Friday, April 13, 2012

EHA 2012 Meeting Program Now Available

The preliminary program for the 2012 meeting of the Economic History Association, which will be held September 21-23 in Vancouver, B.C., has now been posted. The conference theme is "Revisiting the Transportation Revolution."
   The registration system for the meeting will open at the end of May. Note that applications to present at poster sessions are still open (deadline, May 16), as are submissions for the Nevins and Gerschenkron dissertation prizes (deadline, May 15). See the "Graduate Student" section of the meeting website for complete application details.

Wednesday, April 11, 2012

BHC Announces 2012 Prize Recipients

At the Business History Conference annual meeting in Philadelphia, Pennsylvania, March 29-31, 2012, recipients of the following BHC prizes and grants were announced:
Harold F. Williamson Prize.The award is bestowed every two years to a mid-career scholar who has made significant contributions to the field of business history. The prize memorializes the contributions to business history of the late Harold F. Williamson.
2012 recipient: Mary O’Sullivan, University of Geneva
Hagley Prize. The prize is awarded jointly by the Hagley Museum and Library and the Business History Conference to the best book in business history (broadly defined) written in English and published during the two years prior to the award.
2012 Recipient: Sharon Ann Murphy, Providence College, Investing in Life: Insurance in Antebellum America (Johns Hopkins University Press, 2011).
Ralph Gomory Prize. This prize, made possible by the Alfred P. Sloan Foundation, recognizes historical work on the effects of business enterprises on the economic conditions of the countries in which they operate.
2012 recipient: Richard White, Stanford University, Railroaded: The Transcontinentals and the Making of Modern America (W.W. Norton, 2011).

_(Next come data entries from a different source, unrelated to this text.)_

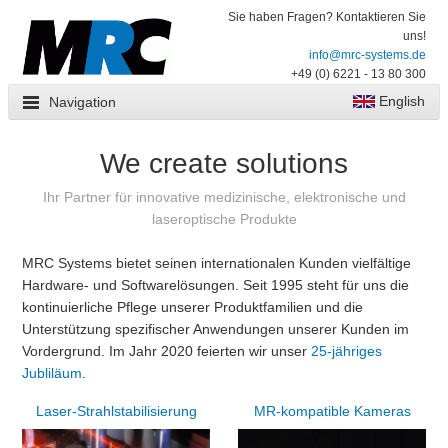
Sie haben Fragen? Kontaktieren Sie
uns!
info@mrc-systems.de
+49 (0) 6221 - 13 80 300
English
Navigation
We create solutions
Ihr Partner für innovative medizinische, elektronische und
laseroptische Produkte
MRC Systems bietet seinen internationalen Kunden vielfältige
Hardware- und Softwarelösungen. Seit 1995 steht für uns die
kontinuierliche Pflege unserer Produktfamilien und die
Unterstützung spezifischer Anwendungen unserer Kunden im
Vordergrund. Im Jahr 2020 feierten wir unser
25-jähriges
Jubliläum
.
Laser-Strahlstabilisierung
MR-kompatible Kameras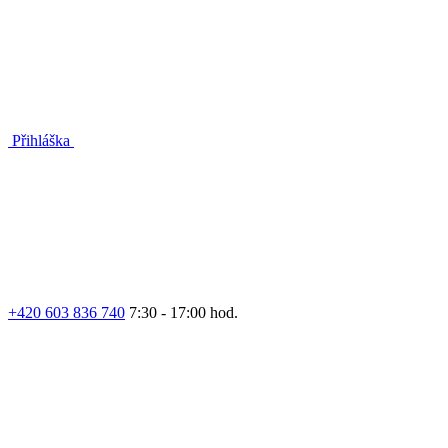
Přihláška
+420 603 836 740
7:30 - 17:00 hod.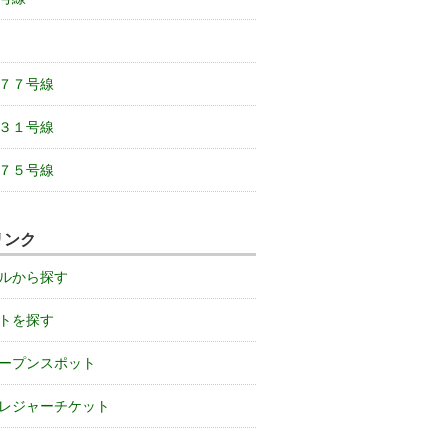
７７号線
３１号線
７５号線
リンク
ルから探す
トを探す
ープンスポット
レジャーチケット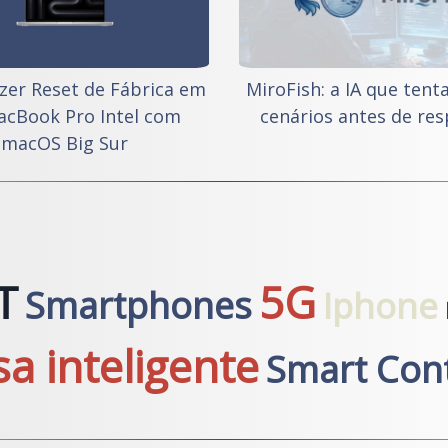
er Reset de Fábrica em
MiroFish: a IA que tent
cBook Pro Intel com
cenários antes de re
macOS Big Sur
T
5G
Smartphones
Iphone
sa inteligente
Smart Cont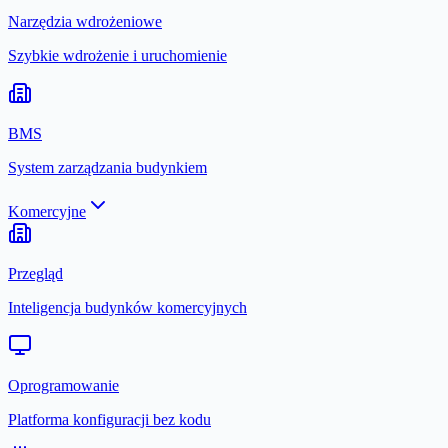
Narzędzia wdrożeniowe
Szybkie wdrożenie i uruchomienie
BMS
System zarządzania budynkiem
Komercyjne
Przegląd
Inteligencja budynków komercyjnych
Oprogramowanie
Platforma konfiguracji bez kodu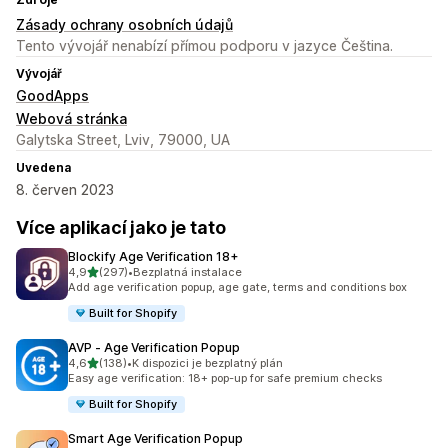
Zásady ochrany osobních údajů
Tento vývojář nenabízí přímou podporu v jazyce Čeština.
Vývojář
GoodApps
Webová stránka
Galytska Street, Lviv, 79000, UA
Uvedena
8. červen 2023
Více aplikací jako je tato
Blockify Age Verification 18+
z 5 hvězd
4,9
(297)
•
Bezplatná instalace
Celkový počet recenzí: 297
Add age verification popup, age gate, terms and conditions box
Built for Shopify
AVP ‑ Age Verification Popup
z 5 hvězd
4,6
(138)
•
K dispozici je bezplatný plán
Celkový počet recenzí: 138
Easy age verification: 18+ pop-up for safe premium checks
Built for Shopify
Smart Age Verification Popup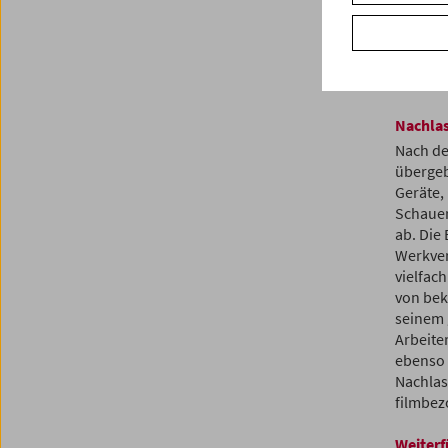
Erinner
hinaus 
Schauer
Sammler
Nachla
Nach de
übergeb
Geräte,
Schauer
ab. Die
Werkver
vielfac
von bek
seinem 
Arbeite
ebenso 
Nachlas
filmbez
Weiterf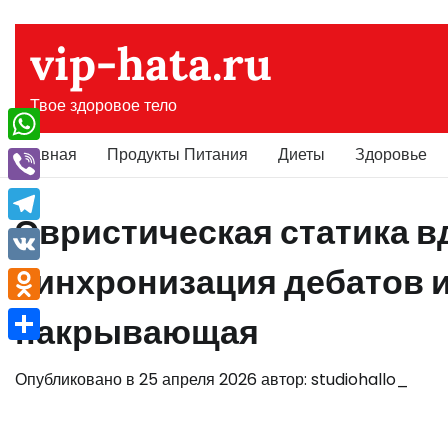
Перейти
к
vip-hata.ru
содержимому
Твое здоровое тело
Главная
Продукты Питания
Диеты
Здоровье
WhatsApp
Viber
Эвристическая статика в
Telegram
синхронизация дебатов 
VK
Odnoklassniki
накрывающая
Отправить
Опубликовано в
25 апреля 2026
автор:
studiohallo_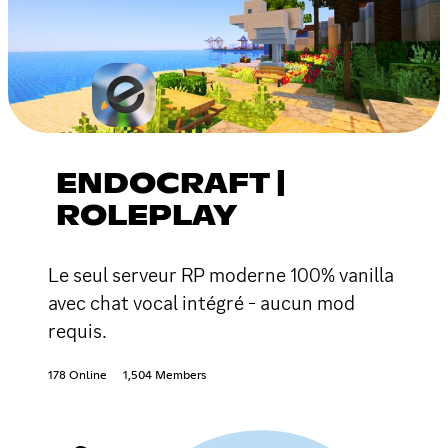
ENDOCRAFT |
ROLEPLAY
Le seul serveur RP moderne 100% vanilla
avec chat vocal intégré - aucun mod
requis.
178 Online
1,504 Members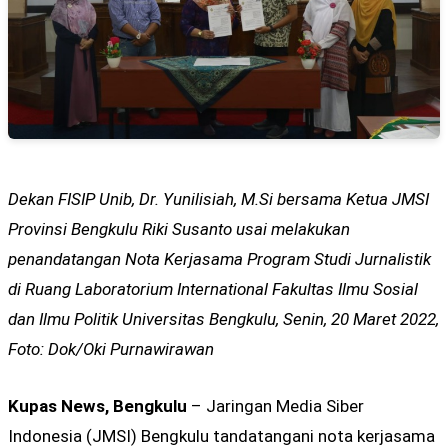
Dekan FISIP Unib, Dr. Yunilisiah, M.Si bersama Ketua JMSI
Provinsi Bengkulu Riki Susanto usai melakukan
penandatangan Nota Kerjasama Program Studi Jurnalistik
di Ruang Laboratorium International Fakultas Ilmu Sosial
dan Ilmu Politik Universitas Bengkulu, Senin, 20 Maret 2022,
Foto: Dok/Oki Purnawirawan
Kupas News, Bengkulu
– Jaringan Media Siber
Indonesia (JMSI) Bengkulu tandatangani nota kerjasama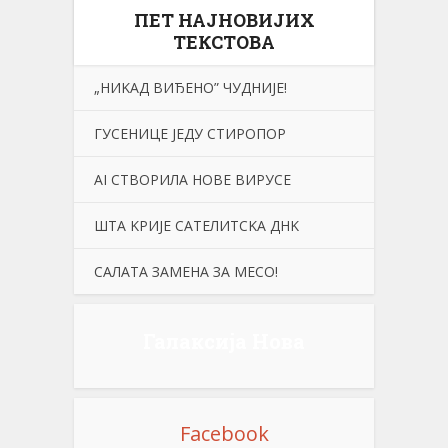
ПЕТ НАЈНОВИЈИХ
ТЕКСТОВА
„НИKАД ВИЂЕНО” ЧУДНИЈЕ!
ГУСЕНИЦЕ ЈЕДУ СТИРОПОР
АI СТВОРИЛА НОВЕ ВИРУСЕ
ШТА KРИЈЕ САТЕЛИТСKА ДНK
САЛАТА ЗАМЕНА ЗА МЕСО!
Галаксија Нова
Facebook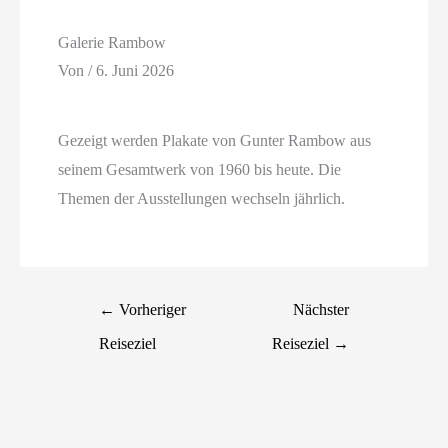
Galerie Rambow
Von
/
6. Juni 2026
Gezeigt werden Plakate von Gunter Rambow aus
seinem Gesamtwerk von 1960 bis heute. Die
Themen der Ausstellungen wechseln jährlich.
←
Vorheriger
Nächster
Reiseziel
Reiseziel
→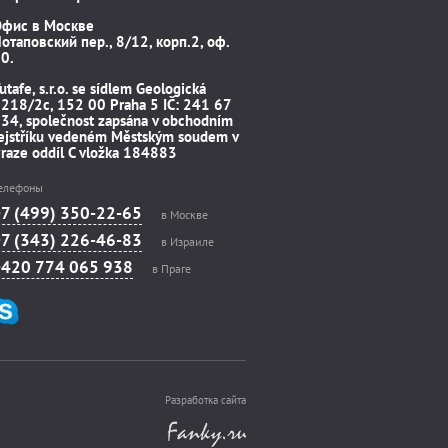
Офис в Москве
отаповский пер., 8/12, корп.2, оф.
0.
utafe, s.r.o. se sídlem Geologická
218/2c, 152 00 Praha 5 IČ: 241 67
34, společnost zapsána v obchodním
ejstříku vedeném Městským soudem v
raze oddíl C vložka 184883
елефоны
+7 (499) 350-22-65
в Москве
+7 (343) 226-46-83
в Израиле
+420 774 065 938
в Праге
Разработка сайта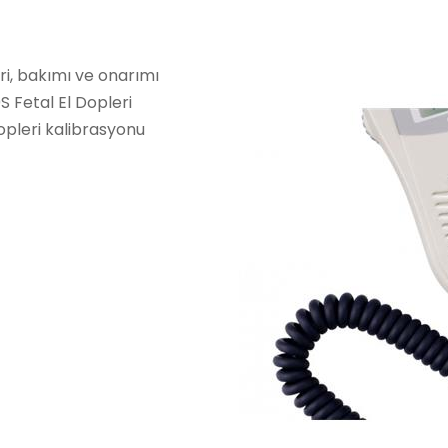
ri, bakımı ve onarımı
 Fetal El Dopleri
opleri kalibrasyonu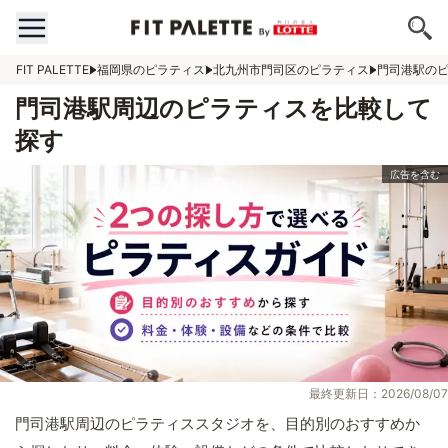
FIT PALETTE
福岡県のピラティス
北九州市門司区のピラティス
門司港駅の
門司港駅周辺のピラティスを比較して
探す
最終更新日：2026/08/07
門司港駅周辺のピラティススタジオを、目的別のおすすめか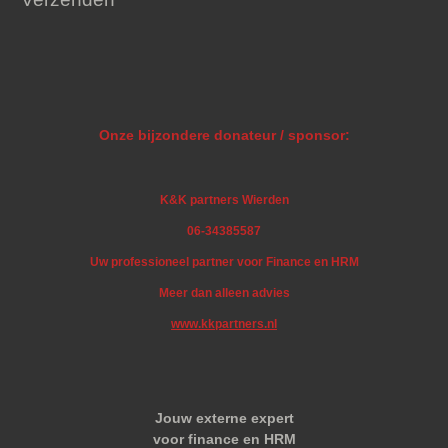
Onze bijzondere donateur / sponsor:
K&K partners Wierden
06-34385587
Uw professioneel partner voor Finance en HRM
Meer dan alleen advies
www.kkpartners.nl
Jouw externe expert
voor finance en HRM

2012 honorable mentions: Jason M. Colby, University of Victoria, The Business of Empire: United Fruit, Race, and U.S. Expansion in Central America (Cornell University Press, 2011), and Philip J. Stern, Duke University, The Company-State: Corporate Sovereignty and the Early Modern Foundations of the British Empire in India (Oxford: Oxford University Press, 2011).

2012 Gomory article prize recipient: Gregg Mittman, University of Wisconsin-Madison, and Paul Erickson, "Latex and Blood: Science, Markets, and American Empire," Radical History Review 107 (Spring 2010): 45-73.
Herman E. Krooss Prize. The prize recognizes the best dissertation in business history written in English and completed in the three calendar years immediately prior to the annual meeting.
2012 recipient: Alexia Yates, Harvard Center for History and Economics, “Selling Paris: Real Estate and Commercial Culture in the Fin-de-Siècle Capital” Ph.D., University of Chicago, 2010).
Oxford Journals Article Prize. This prize recognizes the author of an article published in Enterprise & Society judged to be the best of those that have appeared in volume previous to the year of the BHC annual meeting.
2012 recipient: Milena Veenis, University of Amsterdam, “Cola in the German Democratic Republic: East German Fantasies on Western Consumption” 12 (Sept. 2011): 489-524

2012 honorable mentions: Bianca Murillo, Willamette University, “'The Devil We Know’: Gold Coast Consumers, Local Employees, and the United Africa Company, 1940-1960” 12 (June 2011): 317-55, and Christopher Jones, Ciriacy-Wantrup Fellow, University of California, Berkeley, “The Carbon-Consuming Home: Residential Markets and Energy Transitions” 12 (Dec. 2011): 790-823.
Mira Wilkins Prize. This prize, established in recognition of the path-breaking scholarship of Mira Wilkins, is awarded to the author of the best article published annually in Enterprise & Society pertaining to international and comparative business history.
2012 recipient: Neil Rollings, University of Glasgow, “Multinational Enterprise and Government Controls on Outward Foreign Direct Investment in the United States and the United Kingdom in the 1960s” 12 (June 2011): 398-434.
K. Austin Kerr Prize. The prize recognizes the best first paper delivered at the annual meeting of the Business History Conference by a new scholar (doctoral student or those within three years of receiving their Ph.D.). It honors K. Austin Kerr, longtime professor of history at the Ohio State University and former president of the Business History Conference.
2012 recipient: Gabriel N. Rosenberg, “The Programa Interamericano para la Juventud Rural and the Cultivation of Agribusiness and U.S. Hegemony in Cold War Latin America.”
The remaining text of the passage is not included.